WHAT YOU WILL DO -
Search the entries for lines that contain the word "body", and report each one found.

━━━━━ MATERIAL SUPPLIED

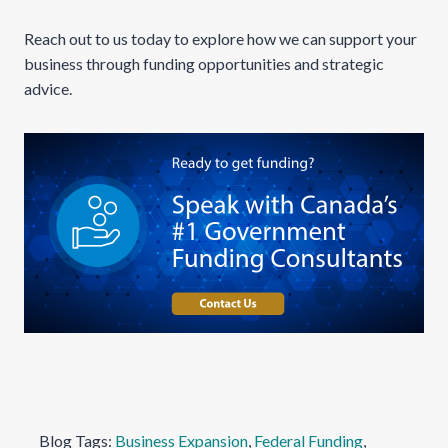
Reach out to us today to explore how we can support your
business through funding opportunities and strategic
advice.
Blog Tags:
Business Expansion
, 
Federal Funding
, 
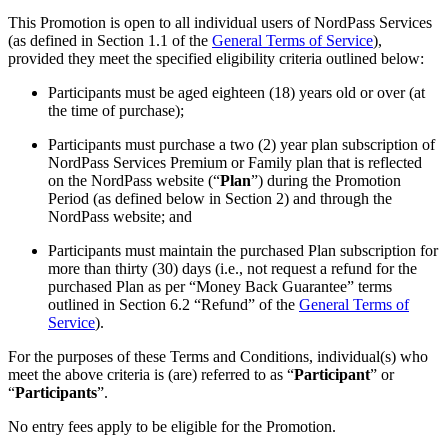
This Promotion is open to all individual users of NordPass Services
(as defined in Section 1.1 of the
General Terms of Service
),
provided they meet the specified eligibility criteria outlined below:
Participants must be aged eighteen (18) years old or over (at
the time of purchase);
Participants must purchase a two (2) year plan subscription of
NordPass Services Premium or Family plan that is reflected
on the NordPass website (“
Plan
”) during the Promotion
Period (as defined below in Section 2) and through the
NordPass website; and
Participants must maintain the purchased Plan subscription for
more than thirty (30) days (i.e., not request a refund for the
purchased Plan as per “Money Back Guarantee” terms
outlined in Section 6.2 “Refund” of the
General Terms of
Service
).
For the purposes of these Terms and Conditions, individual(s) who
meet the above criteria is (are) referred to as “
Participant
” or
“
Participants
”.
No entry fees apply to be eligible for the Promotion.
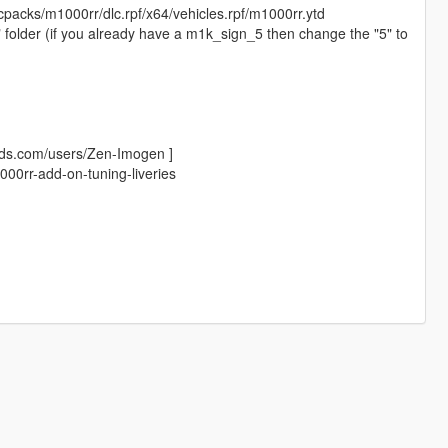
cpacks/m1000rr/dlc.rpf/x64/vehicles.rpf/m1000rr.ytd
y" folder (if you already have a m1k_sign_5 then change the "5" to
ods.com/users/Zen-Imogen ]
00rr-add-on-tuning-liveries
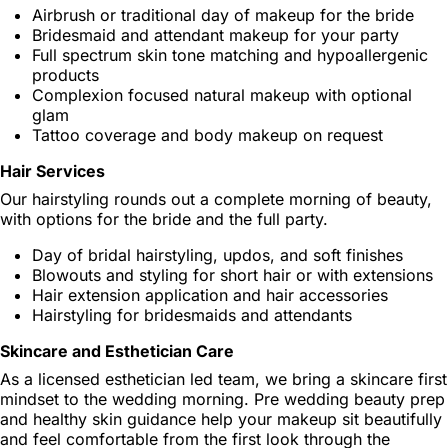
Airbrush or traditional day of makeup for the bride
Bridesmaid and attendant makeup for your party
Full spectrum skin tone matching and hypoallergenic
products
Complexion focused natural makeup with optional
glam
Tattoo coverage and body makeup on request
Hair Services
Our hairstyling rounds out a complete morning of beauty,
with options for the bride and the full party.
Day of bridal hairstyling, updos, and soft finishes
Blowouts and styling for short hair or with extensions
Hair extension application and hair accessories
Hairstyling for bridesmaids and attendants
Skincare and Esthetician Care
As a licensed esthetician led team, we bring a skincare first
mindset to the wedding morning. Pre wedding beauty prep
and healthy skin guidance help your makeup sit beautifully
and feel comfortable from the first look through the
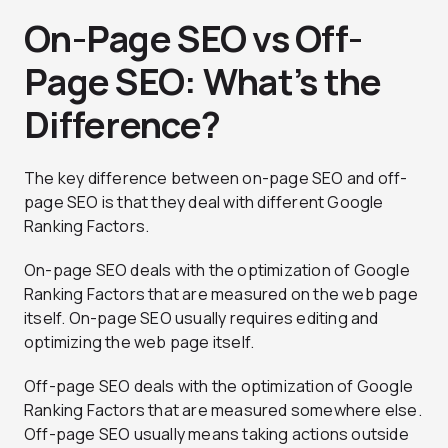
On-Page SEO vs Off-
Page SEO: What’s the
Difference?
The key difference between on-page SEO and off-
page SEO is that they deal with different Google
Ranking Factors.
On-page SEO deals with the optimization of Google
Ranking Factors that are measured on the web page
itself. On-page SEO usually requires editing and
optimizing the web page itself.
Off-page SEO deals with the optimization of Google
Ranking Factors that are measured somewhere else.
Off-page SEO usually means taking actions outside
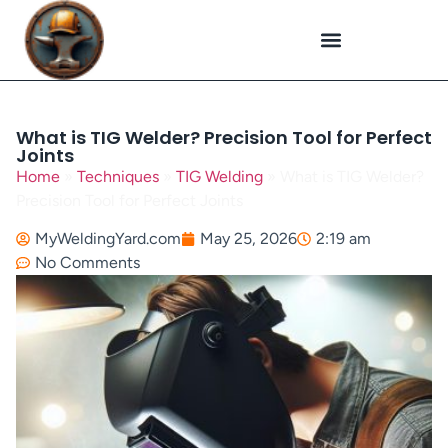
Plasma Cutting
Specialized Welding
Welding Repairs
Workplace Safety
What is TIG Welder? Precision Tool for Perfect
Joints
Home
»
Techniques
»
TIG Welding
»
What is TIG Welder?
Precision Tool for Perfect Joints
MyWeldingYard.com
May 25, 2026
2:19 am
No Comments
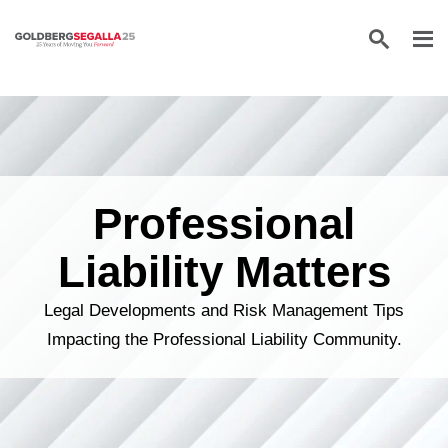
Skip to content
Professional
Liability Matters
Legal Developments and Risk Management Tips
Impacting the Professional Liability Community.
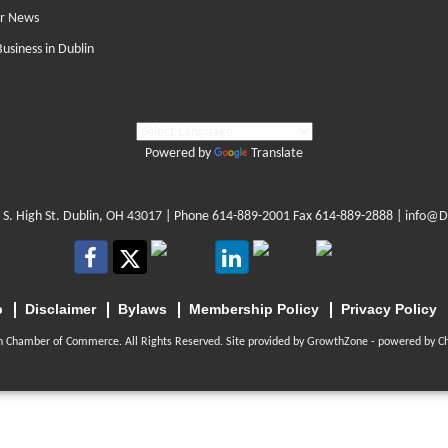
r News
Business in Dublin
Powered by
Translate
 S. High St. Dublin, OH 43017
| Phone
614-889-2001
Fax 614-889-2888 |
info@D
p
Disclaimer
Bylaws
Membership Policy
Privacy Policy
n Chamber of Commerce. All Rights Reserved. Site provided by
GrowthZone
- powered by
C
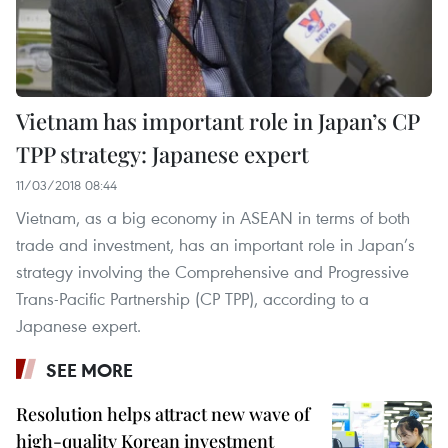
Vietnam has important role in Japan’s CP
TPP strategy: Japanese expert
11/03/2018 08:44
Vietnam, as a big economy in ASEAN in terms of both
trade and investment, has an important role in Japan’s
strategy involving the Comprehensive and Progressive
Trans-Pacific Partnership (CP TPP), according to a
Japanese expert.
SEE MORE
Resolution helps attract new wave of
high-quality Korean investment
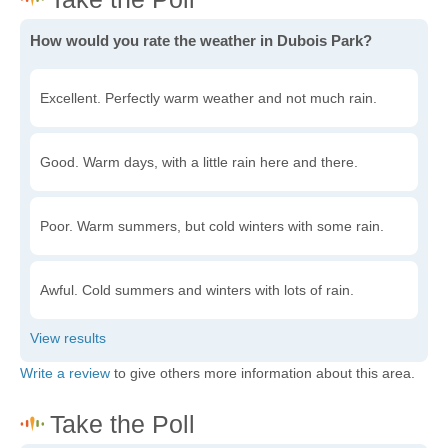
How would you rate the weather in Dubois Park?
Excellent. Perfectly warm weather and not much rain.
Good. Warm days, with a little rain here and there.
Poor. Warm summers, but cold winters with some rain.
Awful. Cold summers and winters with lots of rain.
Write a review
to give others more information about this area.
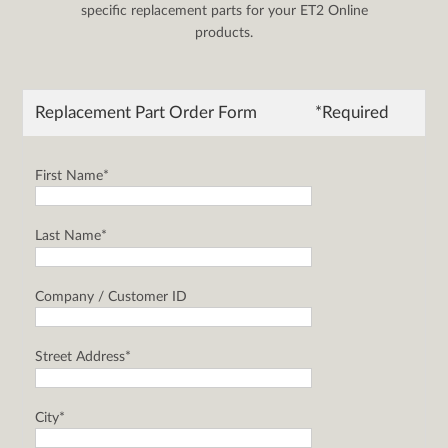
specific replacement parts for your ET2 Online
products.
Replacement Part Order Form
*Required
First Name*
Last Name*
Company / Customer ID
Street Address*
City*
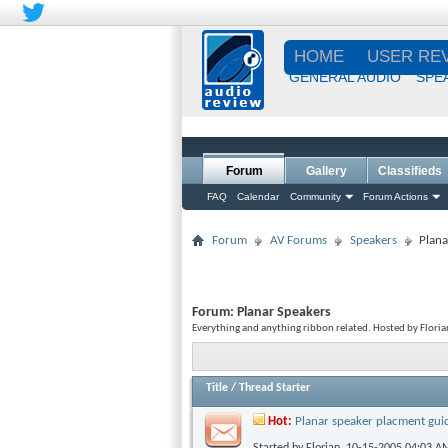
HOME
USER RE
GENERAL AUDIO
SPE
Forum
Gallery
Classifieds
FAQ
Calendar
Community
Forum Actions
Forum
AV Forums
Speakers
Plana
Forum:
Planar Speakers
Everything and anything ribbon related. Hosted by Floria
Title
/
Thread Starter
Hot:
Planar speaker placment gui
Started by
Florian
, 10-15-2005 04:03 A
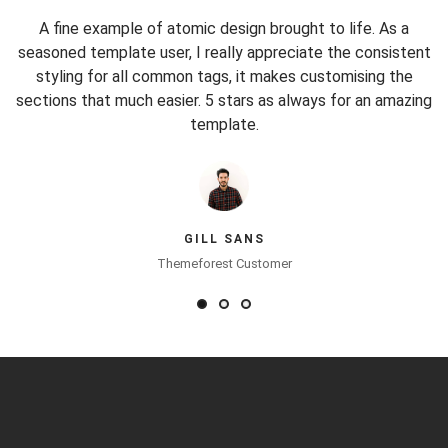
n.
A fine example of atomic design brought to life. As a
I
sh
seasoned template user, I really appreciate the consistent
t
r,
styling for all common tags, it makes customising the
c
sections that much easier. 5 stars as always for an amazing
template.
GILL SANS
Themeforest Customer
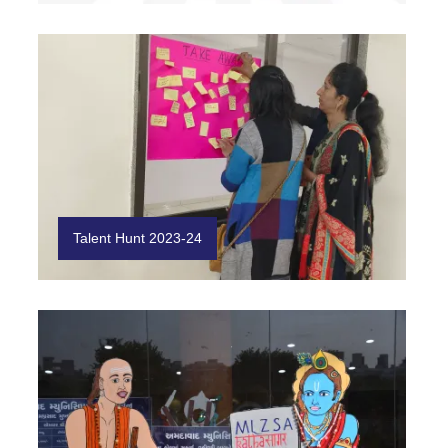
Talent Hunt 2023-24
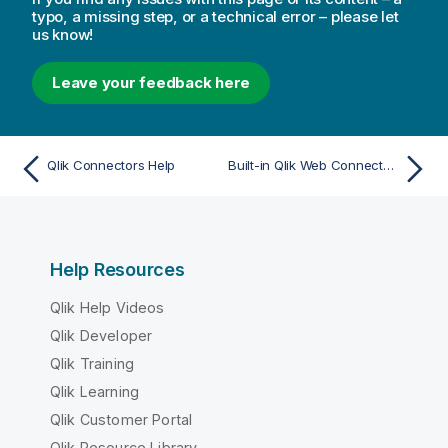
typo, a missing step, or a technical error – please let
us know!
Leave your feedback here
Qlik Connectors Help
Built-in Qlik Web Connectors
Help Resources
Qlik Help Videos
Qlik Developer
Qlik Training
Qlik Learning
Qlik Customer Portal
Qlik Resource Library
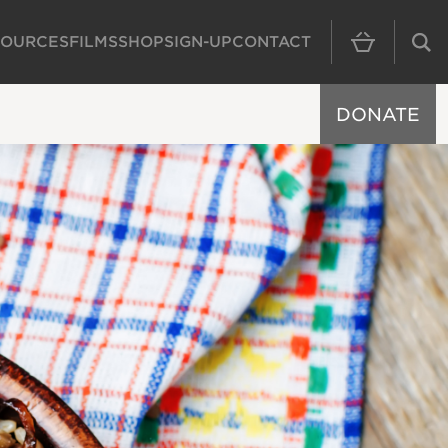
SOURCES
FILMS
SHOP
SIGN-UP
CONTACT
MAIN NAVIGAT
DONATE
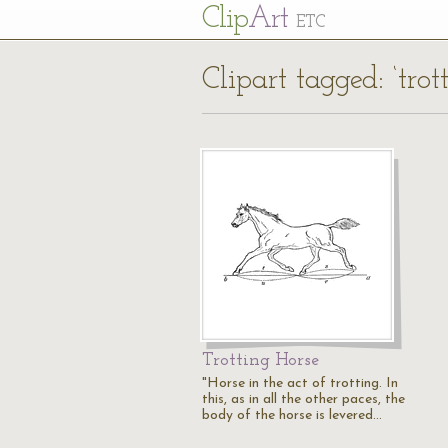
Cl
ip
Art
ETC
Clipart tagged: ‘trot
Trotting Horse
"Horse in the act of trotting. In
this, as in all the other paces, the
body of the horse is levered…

━━━━━━━━━━

SOLUTION FOR THIS PROBLEM -
Tattoo coverage and body makeup on request
body of the horse is levered…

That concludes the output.